Using a cholesterol enriched diet containing cholate and choline on the background of an only slightly elevated triacylglycerol component based on lard (17 energy%, so called atherogenic diet, AD) we observed marked hepatic fat deposition and periportal inflammation in comparison to conventionally fed rats. Furthermore, this diet leads to a significant upregulation of the proinflammatory cytokine TNF, which is known to play an important pathophysiological role in NASH progression. Moreover, rats fed with this diet revealed increased hepatic collagen type I expression, indicative of beginning fibrosis.
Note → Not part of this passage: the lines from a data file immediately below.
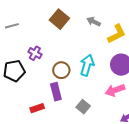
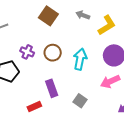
brown circle: (61, 70) -> (53, 53), moved

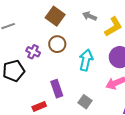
brown circle: (53, 53) -> (57, 44), moved

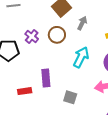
gray arrow: (90, 16) -> (82, 23), moved, turned 80
gray square: (85, 102) -> (70, 97), turned -32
Variations of this diet have been routinely used up to now to generate and modulate atherosclerosis, respectively, but only few researchers have examined the effects of this dietary intervention on liver histology before. An AD-induced activation of the transcription factor NFΚB in the liver tissue was observed as early as 1993 [19] but the link between steatohepatitis and the metabolic syndrome was not known at that time. Similar to our results, recent reports by Dorn et al. and Matuszawa et al. demonstrated hepatomegaly together with histologic features resembling human NASH such as steatosis, fibrosis, cellular ballooning and increased TNF and MCP-1 levels in C57/BL6 mice after 12–24 weeks of an atherogenic diet composed nearly equal to the AD employed in this study [17] [20].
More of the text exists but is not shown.